YOUR INSTRUCTIONS
Please reproduce the entries exactly as they appear below, but not the pictures.

Segment Start: LISTED RECORDS

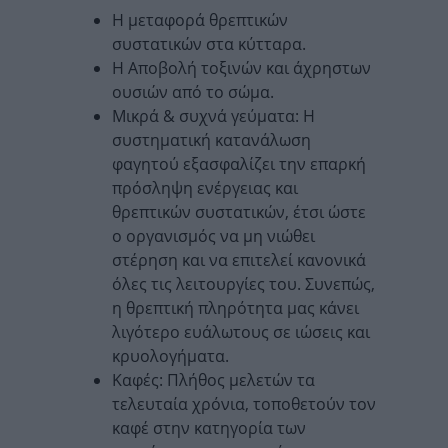
Η μεταφορά θρεπτικών
συστατικών στα κύτταρα.
Η Αποβολή τοξινών και άχρηστων
ουσιών από το σώμα.
Μικρά & συχνά γεύματα: Η
συστηματική κατανάλωση
φαγητού εξασφαλίζει την επαρκή
πρόσληψη ενέργειας και
θρεπτικών συστατικών, έτσι ώστε
ο οργανισμός να μη νιώθει
στέρηση και να επιτελεί κανονικά
όλες τις λειτουργίες του. Συνεπώς,
η θρεπτική πληρότητα μας κάνει
λιγότερο ευάλωτους σε ιώσεις και
κρυολογήματα.
Καφές: Πλήθος μελετών τα
τελευταία χρόνια, τοποθετούν τον
καφέ στην κατηγορία των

Segment End: LISTED RECORDS

ANSWER SECTION
Η μεταφορά θρεπτικών
συστατικών στα κύτταρα.
Η Αποβολή τοξινών και άχρηστων
ουσιών από το σώμα.
Μικρά & συχνά γεύματα: Η
συστηματική κατανάλωση
φαγητού εξασφαλίζει την επαρκή
πρόσληψη ενέργειας και
θρεπτικών συστατικών, έτσι ώστε
ο οργανισμός να μη νιώθει
στέρηση και να επιτελεί κανονικά
όλες τις λειτουργίες του. Συνεπώς,
η θρεπτική πληρότητα μας κάνει
λιγότερο ευάλωτους σε ιώσεις και
κρυολογήματα.
Καφές: Πλήθος μελετών τα
τελευταία χρόνια, τοποθετούν τον
καφέ στην κατηγορία των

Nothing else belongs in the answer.